Angelo "Angel" Juan Marcos Batista  (; Spanish ) is a fictional character in the Showtime television series Dexter and the novels by Jeff Lindsay upon which it is based. He is portrayed in the television series by David Zayas. Batista spends much of the series as a Sergeant before being promoted to Lieutenant in the final season.

Character biography
Angelo "Angel" Juan Marcos Batista is a Detective in Miami Metro Police Department's Homicide Division.  He works closely with Dexter Morgan (Michael C. Hall) during cases, often teaming up with him for his expert advice on serial killers. He also functions as friend and mentor to Detective Debra Morgan (Jennifer Carpenter), Dexter's foster sister.

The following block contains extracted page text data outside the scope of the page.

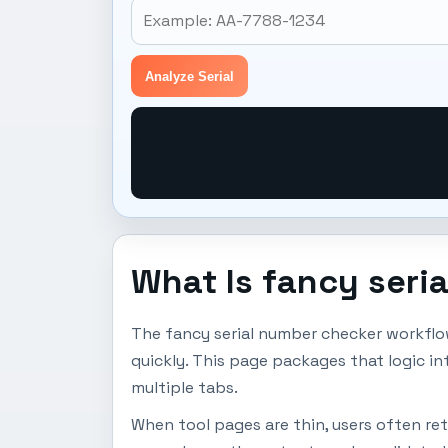
Analyze Serial
What Is fancy seri
The fancy serial number checker workflo
quickly. This page packages that logic i
multiple tabs.
When tool pages are thin, users often ret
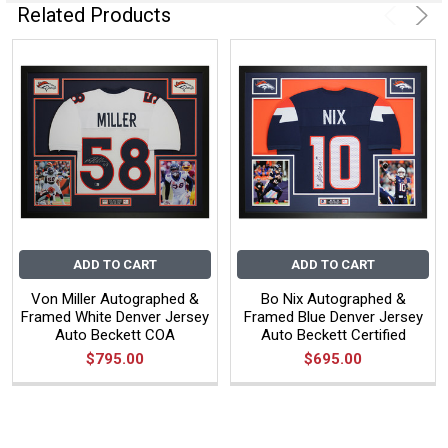
Related Products
ADD TO CART
ADD TO CART
Von Miller Autographed &
Bo Nix Autographed &
Framed White Denver Jersey
Framed Blue Denver Jersey
Auto Beckett COA
Auto Beckett Certified
$795.00
$695.00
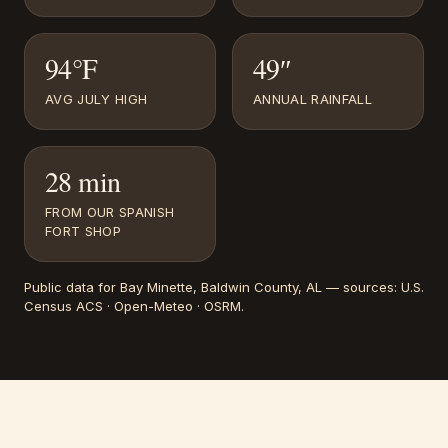
94°F
49″
AVG JULY HIGH
ANNUAL RAINFALL
28 min
FROM OUR SPANISH
FORT SHOP
Public data for
Bay Minette
, Baldwin County, AL
— sources:
U.S.
Census ACS · Open-Meteo · OSRM
.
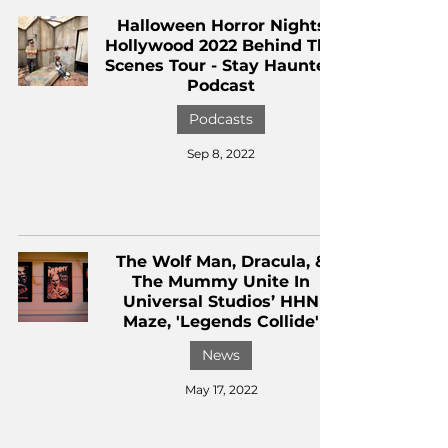
Halloween Horror Nights
Hollywood 2022 Behind The
Scenes Tour - Stay Haunted
Podcast
Podcasts
Sep 8, 2022
The Wolf Man, Dracula, &
The Mummy Unite In
Universal Studios’ HHN
Maze, 'Legends Collide'
News
May 17, 2022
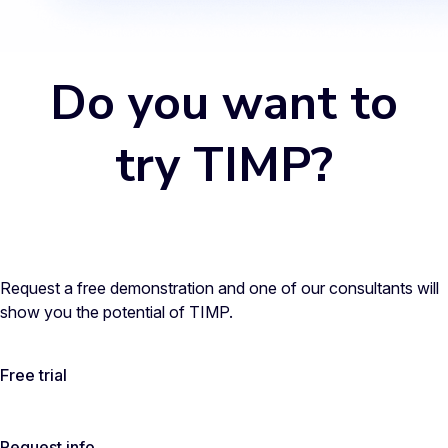
Do you want to
try TIMP?
Request a free demonstration and one of our consultants will
show you the potential of TIMP.
Free trial
Request info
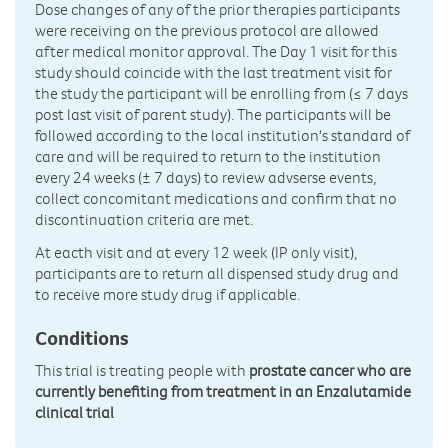
Dose changes of any of the prior therapies participants
were receiving on the previous protocol are allowed
after medical monitor approval. The Day 1 visit for this
study should coincide with the last treatment visit for
the study the participant will be enrolling from (≤ 7 days
post last visit of parent study). The participants will be
followed according to the local institution's standard of
care and will be required to return to the institution
every 24 weeks (± 7 days) to review advserse events,
collect concomitant medications and confirm that no
discontinuation criteria are met.
At eacth visit and at every 12 week (IP only visit),
participants are to return all dispensed study drug and
to receive more study drug if applicable.
Conditions
This trial is treating people with
prostate cancer who are
currently benefiting from treatment in an Enzalutamide
clinical trial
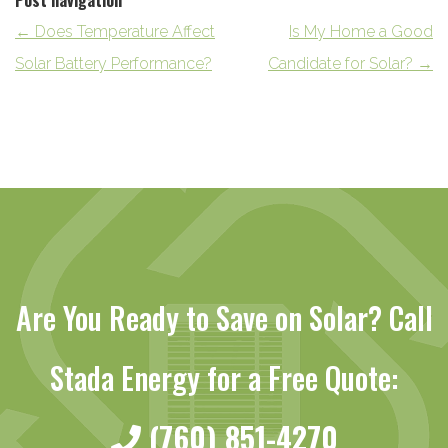
Post navigation
←
Does Temperature Affect
Is My Home a Good
Solar Battery Performance?
Candidate for Solar?
→
Are You Ready to Save on Solar? Call
Stada Energy for a Free Quote:
(760) 851-4270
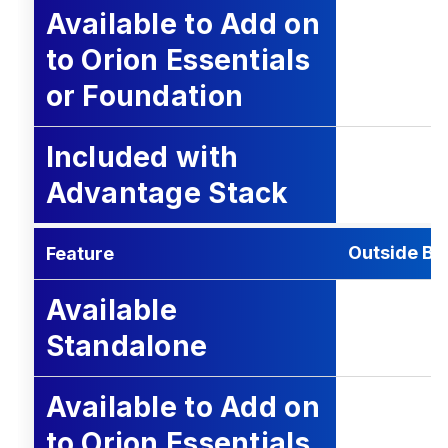
Available to Add on
to Orion Essentials
or Foundation
Included with
Advantage Stack
Outside Bus
Feature
Available
Standalone
Available to Add on
to Orion Essentials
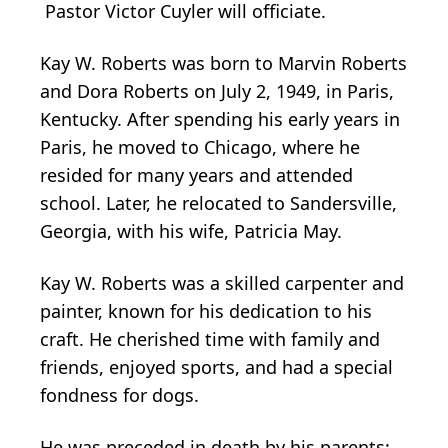
Pastor Victor Cuyler will officiate.
Kay W. Roberts was born to Marvin Roberts
and Dora Roberts on July 2, 1949, in Paris,
Kentucky. After spending his early years in
Paris, he moved to Chicago, where he
resided for many years and attended
school. Later, he relocated to Sandersville,
Georgia, with his wife, Patricia May.
Kay W. Roberts was a skilled carpenter and
painter, known for his dedication to his
craft. He cherished time with family and
friends, enjoyed sports, and had a special
fondness for dogs.
He was preceded in death by his parents:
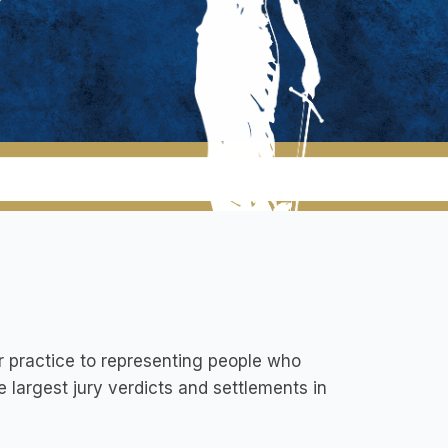
r practice to representing people who
 largest jury verdicts and settlements in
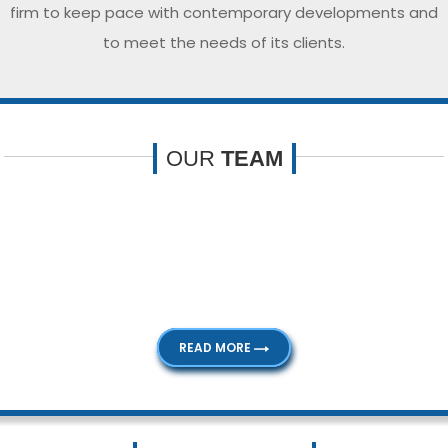
firm to keep pace with contemporary developments and
to meet the needs of its clients.
OUR
TEAM
Our dedicated team comprises of competent people with
extensive knowledge and experience. Our professionalism
and expertise helps us to service our clients to their
satisfaction.
READ MORE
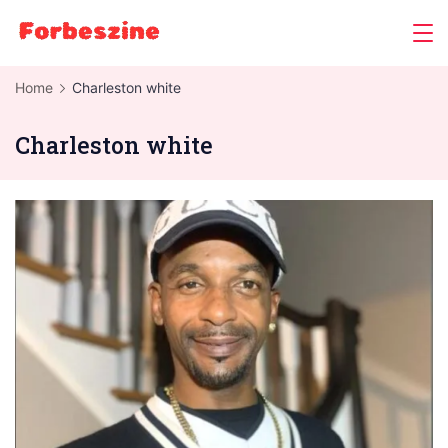
Skip
to
content
Home
Charleston white
Charleston white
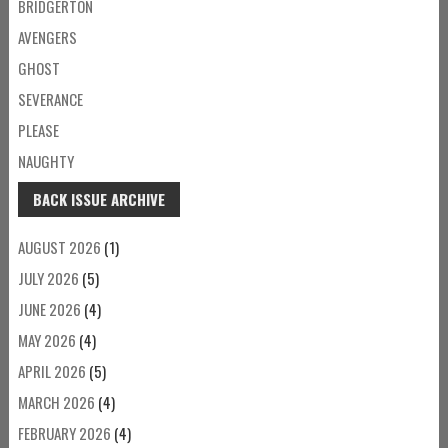
BRIDGERTON
AVENGERS
GHOST
SEVERANCE
PLEASE
NAUGHTY
BACK ISSUE ARCHIVE
AUGUST 2026
(1)
JULY 2026
(5)
JUNE 2026
(4)
MAY 2026
(4)
APRIL 2026
(5)
MARCH 2026
(4)
FEBRUARY 2026
(4)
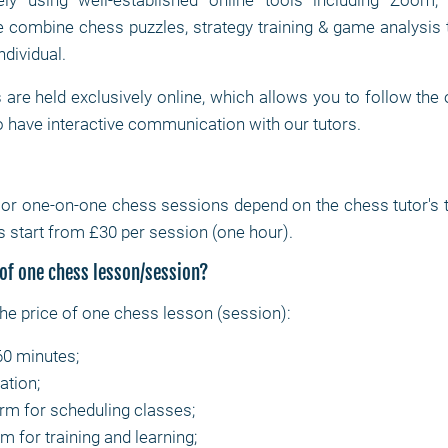
ly using well-established online tools including Zoom
combine chess puzzles, strategy training & game analysis 
ndividual.
are held exclusively online, which allows you to follow the
 have interactive communication with our tutors.
e or one-on-one chess sessions depend on the chess tutor's ti
 start from £30 per session (one hour).
 of one chess lesson/session?
the price of one chess lesson (session):
60 minutes;
ation;
orm for scheduling classes;
m for training and learning;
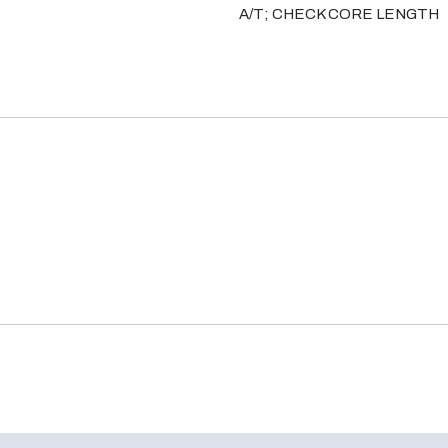
A/T; CHECK CORE LENGTH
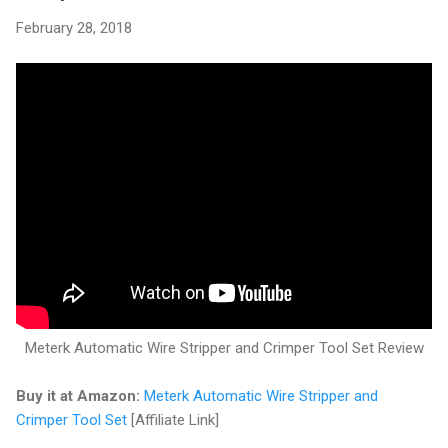
February 28, 2018
Meterk Automatic Wire Stripper and Crimper Tool Set Review
Buy it at Amazon:
Meterk Automatic Wire Stripper and
Crimper Tool Set
[Affiliate Link]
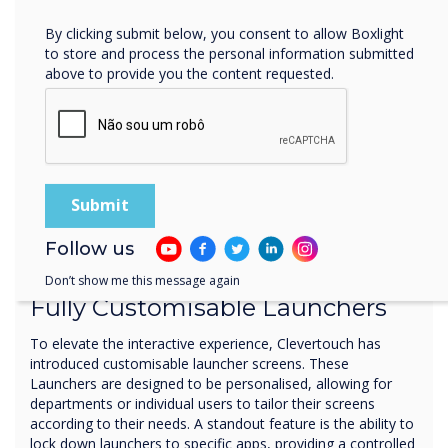
By clicking submit below, you consent to allow Boxlight
to store and process the personal information submitted
above to provide you the content requested.
Follow us
Ultimate control
Don’t show me this message again
Fully Customisable Launchers
To elevate the interactive experience, Clevertouch has
introduced customisable launcher screens. These
Launchers are designed to be personalised, allowing for
departments or individual users to tailor their screens
according to their needs. A standout feature is the ability to
lock down launchers to specific apps, providing a controlled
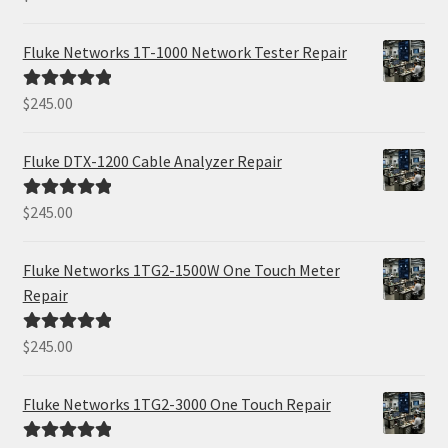
out of 5
Fluke Networks 1T-1000 Network Tester Repair
$
245.00
Rated
5.00
out of 5
Fluke DTX-1200 Cable Analyzer Repair
$
245.00
Rated
5.00
out of 5
Fluke Networks 1TG2-1500W One Touch Meter
Repair
$
245.00
Rated
5.00
out of 5
Fluke Networks 1TG2-3000 One Touch Repair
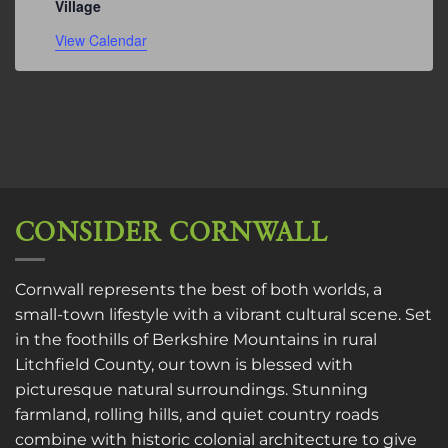
Village
View Calendar
CONSIDER CORNWALL
Cornwall represents the best of both worlds, a
small-town lifestyle with a vibrant cultural scene. Set
in the foothills of Berkshire Mountains in rural
Litchfield County, our town is blessed with
picturesque natural surroundings. Stunning
farmland, rolling hills, and quiet country roads
combine with historic colonial architecture to give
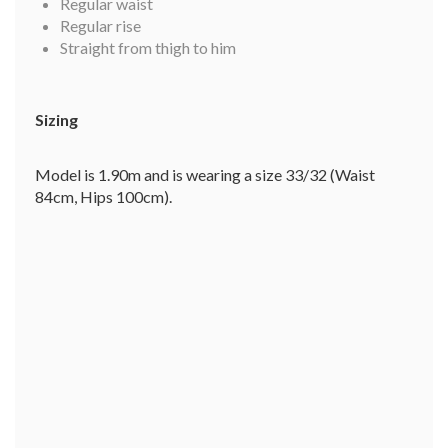
Regular waist
Regular rise
Straight from thigh to him
Sizing
Model is 1.90m and is wearing a size 33/32 (Waist
84cm, Hips 100cm).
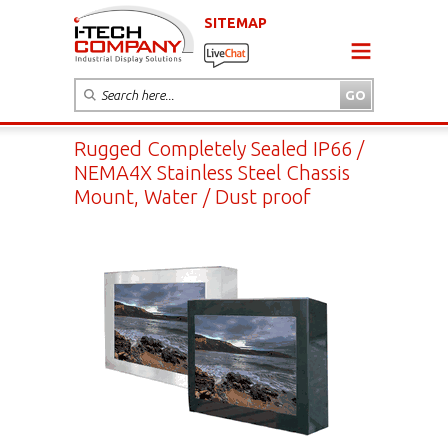
SITEMAP
Rugged Completely Sealed IP66 /
NEMA4X Stainless Steel Chassis
Mount, Water / Dust proof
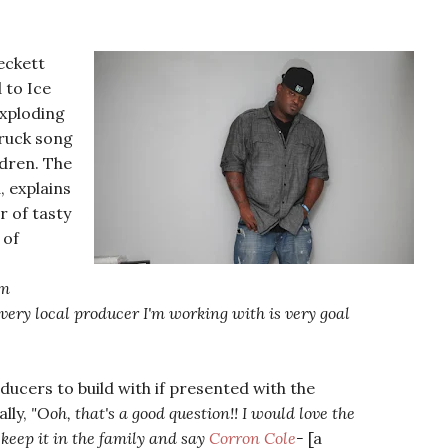
eckett
 to Ice
xploding
truck song
ldren. The
, explains
r of tasty
of
'm
very local producer I'm working with is very goal
ucers to build with if presented with the
lly,
"Ooh, that's a good question!! I would love the
keep it in the family and say
Corron Cole
-
[a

Angel is a friendly, good natured man who provides a sense of humanity and compassion in Dexter's life. While he is prone to making rash decisions and acting on emotion, he does not harbor any resentment for even the worst fate hands to him and is shown to care deeply for those who work around him. He is also well known for his trademark fedora hat which he is almost never seen without. Due to his position as a divorced, lonely police officer, he considers himself a cliché.

Season one
When Angel arrives on the scene of a foot chase called in by James Doakes (Erik King), he finds the suspect dead. When first questioned by Internal Affairs, Batista lies for Doakes, saying the other man shot first. However, he later tells the truth, saying that he made a promise to his father that he would always be an honest man.  When Batista cheats on his wife, he tells his wife about the indiscretion, which leads to their separation (something he tries to keep hidden from everyone).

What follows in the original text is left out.